[Document layout analysis data]
------------------------
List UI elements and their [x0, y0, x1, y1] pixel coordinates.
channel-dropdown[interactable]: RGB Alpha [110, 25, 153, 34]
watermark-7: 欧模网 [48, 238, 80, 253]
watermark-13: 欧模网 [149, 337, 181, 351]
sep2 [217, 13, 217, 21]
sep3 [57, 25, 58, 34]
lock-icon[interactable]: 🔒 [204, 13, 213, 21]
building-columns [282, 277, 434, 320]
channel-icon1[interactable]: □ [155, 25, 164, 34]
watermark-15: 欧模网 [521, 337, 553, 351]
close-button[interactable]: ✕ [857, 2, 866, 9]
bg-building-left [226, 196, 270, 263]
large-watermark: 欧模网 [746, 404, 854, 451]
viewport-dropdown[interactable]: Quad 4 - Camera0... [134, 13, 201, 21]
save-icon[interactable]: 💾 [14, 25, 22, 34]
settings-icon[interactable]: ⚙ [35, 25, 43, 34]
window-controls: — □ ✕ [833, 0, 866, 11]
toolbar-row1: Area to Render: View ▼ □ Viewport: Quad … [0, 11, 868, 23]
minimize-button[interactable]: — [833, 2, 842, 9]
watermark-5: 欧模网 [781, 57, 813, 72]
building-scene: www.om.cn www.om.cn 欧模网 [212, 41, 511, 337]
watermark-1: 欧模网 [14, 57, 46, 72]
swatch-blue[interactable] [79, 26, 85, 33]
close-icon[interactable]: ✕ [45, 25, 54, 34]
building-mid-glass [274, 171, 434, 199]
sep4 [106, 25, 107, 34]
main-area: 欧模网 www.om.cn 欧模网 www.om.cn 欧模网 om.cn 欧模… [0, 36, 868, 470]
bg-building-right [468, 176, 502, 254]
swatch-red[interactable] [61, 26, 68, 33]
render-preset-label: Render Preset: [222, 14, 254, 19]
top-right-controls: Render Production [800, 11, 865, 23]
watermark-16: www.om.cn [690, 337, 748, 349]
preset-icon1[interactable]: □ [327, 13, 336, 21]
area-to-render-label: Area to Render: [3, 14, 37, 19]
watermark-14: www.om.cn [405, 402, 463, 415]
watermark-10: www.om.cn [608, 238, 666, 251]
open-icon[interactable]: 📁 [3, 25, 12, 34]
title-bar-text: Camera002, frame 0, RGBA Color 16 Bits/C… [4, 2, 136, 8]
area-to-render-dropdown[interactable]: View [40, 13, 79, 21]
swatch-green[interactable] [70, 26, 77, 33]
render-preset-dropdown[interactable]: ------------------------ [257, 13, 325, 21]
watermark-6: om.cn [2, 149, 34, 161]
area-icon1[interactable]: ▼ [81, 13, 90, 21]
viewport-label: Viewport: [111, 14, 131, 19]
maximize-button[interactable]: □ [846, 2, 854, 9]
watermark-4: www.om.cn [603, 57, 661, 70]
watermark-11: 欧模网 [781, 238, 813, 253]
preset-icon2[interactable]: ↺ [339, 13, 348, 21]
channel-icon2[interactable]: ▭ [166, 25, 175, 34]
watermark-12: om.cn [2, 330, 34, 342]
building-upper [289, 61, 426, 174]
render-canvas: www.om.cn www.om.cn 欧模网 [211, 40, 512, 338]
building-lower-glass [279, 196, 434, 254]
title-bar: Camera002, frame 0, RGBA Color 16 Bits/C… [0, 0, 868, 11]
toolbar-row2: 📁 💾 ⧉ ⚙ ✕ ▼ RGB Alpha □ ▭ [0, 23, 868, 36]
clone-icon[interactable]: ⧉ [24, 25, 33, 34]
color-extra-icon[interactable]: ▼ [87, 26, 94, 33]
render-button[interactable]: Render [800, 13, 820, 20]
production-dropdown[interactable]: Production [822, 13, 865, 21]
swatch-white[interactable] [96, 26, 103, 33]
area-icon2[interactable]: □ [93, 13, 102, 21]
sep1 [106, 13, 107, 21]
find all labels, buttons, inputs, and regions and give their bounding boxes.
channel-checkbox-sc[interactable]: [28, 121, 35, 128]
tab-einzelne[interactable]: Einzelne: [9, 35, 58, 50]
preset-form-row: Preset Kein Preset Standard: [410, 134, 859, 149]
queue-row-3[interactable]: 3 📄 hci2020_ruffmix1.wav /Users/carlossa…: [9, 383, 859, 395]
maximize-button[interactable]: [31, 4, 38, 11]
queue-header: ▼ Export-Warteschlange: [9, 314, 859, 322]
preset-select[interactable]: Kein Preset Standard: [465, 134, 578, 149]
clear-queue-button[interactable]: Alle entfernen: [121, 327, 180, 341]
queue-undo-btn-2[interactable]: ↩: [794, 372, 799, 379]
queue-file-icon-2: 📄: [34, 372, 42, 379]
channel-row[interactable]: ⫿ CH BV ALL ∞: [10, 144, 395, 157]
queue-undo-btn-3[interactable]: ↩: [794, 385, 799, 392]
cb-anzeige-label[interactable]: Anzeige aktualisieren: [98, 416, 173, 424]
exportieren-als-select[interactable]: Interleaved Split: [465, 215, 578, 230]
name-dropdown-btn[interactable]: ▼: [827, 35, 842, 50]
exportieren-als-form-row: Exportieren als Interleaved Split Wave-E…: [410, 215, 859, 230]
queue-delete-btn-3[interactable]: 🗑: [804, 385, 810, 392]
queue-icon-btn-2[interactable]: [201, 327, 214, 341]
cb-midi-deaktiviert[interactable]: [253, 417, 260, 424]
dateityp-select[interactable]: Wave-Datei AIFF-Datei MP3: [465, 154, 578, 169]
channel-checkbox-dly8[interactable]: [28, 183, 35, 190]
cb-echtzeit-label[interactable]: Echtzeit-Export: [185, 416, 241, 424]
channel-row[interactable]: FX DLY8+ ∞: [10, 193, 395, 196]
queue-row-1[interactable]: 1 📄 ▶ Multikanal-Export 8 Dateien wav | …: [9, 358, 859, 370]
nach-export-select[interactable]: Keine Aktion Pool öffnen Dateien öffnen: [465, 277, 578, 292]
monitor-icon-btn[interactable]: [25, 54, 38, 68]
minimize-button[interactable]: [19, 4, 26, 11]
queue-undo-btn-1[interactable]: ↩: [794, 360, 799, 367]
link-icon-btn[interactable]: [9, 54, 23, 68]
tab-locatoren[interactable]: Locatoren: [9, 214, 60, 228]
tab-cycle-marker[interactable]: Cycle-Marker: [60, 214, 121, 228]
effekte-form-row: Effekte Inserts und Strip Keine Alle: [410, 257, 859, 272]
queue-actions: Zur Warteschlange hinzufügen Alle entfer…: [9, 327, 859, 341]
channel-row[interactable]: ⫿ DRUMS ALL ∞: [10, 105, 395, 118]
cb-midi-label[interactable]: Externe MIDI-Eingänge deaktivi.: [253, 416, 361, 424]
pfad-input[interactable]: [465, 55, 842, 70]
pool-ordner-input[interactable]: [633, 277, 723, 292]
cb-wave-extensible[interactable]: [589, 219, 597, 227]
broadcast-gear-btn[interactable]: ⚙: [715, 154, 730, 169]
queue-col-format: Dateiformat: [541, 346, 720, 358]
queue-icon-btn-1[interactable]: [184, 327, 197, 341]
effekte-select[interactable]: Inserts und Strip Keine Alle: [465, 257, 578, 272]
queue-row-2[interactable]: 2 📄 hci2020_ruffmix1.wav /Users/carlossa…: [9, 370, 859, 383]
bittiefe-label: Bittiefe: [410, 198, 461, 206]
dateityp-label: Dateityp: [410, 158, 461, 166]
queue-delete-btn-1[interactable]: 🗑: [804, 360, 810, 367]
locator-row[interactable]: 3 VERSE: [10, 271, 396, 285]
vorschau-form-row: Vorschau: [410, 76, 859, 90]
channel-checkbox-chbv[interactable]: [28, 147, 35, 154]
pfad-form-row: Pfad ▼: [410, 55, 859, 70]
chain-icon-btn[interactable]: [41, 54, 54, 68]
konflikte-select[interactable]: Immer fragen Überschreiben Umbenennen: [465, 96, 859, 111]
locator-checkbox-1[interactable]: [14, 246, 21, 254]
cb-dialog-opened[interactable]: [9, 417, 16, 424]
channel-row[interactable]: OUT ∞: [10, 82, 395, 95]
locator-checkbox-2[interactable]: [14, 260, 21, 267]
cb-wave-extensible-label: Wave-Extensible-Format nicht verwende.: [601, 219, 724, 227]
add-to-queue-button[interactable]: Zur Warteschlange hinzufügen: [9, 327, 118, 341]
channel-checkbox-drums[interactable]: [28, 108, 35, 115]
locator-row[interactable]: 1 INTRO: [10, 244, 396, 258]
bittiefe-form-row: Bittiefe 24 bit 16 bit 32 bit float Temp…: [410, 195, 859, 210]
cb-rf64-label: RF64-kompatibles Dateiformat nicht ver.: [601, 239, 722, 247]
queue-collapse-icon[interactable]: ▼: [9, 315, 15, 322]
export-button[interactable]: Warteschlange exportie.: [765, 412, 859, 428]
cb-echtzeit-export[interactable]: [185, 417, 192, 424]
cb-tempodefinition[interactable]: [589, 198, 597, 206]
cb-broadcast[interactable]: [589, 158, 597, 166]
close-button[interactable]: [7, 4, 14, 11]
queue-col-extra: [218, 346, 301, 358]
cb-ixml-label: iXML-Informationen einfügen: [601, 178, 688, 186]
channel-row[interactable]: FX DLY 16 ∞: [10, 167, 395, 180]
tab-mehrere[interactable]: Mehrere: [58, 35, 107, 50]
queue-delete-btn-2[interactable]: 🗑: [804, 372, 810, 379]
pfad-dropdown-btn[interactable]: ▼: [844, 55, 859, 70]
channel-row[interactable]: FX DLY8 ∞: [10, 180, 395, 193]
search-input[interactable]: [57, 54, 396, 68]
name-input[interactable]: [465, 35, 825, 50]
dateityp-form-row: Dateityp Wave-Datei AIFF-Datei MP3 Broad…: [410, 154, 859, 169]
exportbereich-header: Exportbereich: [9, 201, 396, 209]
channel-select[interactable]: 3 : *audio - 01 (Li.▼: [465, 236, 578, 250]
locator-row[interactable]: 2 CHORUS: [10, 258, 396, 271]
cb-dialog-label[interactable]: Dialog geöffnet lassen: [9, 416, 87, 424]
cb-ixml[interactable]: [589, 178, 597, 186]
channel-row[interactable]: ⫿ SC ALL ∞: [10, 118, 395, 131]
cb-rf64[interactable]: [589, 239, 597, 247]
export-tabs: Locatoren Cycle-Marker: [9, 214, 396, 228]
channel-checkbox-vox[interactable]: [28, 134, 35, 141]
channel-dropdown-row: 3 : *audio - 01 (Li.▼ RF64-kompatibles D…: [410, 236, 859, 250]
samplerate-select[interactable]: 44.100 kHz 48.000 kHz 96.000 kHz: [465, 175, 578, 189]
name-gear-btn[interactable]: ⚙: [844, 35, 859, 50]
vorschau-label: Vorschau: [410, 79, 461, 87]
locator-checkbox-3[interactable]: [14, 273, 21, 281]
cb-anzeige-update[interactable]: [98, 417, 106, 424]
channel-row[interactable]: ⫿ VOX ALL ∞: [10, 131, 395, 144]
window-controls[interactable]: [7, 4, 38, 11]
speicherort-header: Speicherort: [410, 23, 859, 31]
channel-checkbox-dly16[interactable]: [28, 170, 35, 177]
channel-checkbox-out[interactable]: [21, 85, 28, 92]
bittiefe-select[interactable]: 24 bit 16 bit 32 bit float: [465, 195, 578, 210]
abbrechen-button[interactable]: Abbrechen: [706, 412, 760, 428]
------------------------
> [Exercise description] Search the data above and return each line in which "Inserts" occurs.

> [Result of the task]
effekte-form-row: Effekte Inserts und Strip Keine Alle: [410, 257, 859, 272]
effekte-select[interactable]: Inserts und Strip Keine Alle: [465, 257, 578, 272]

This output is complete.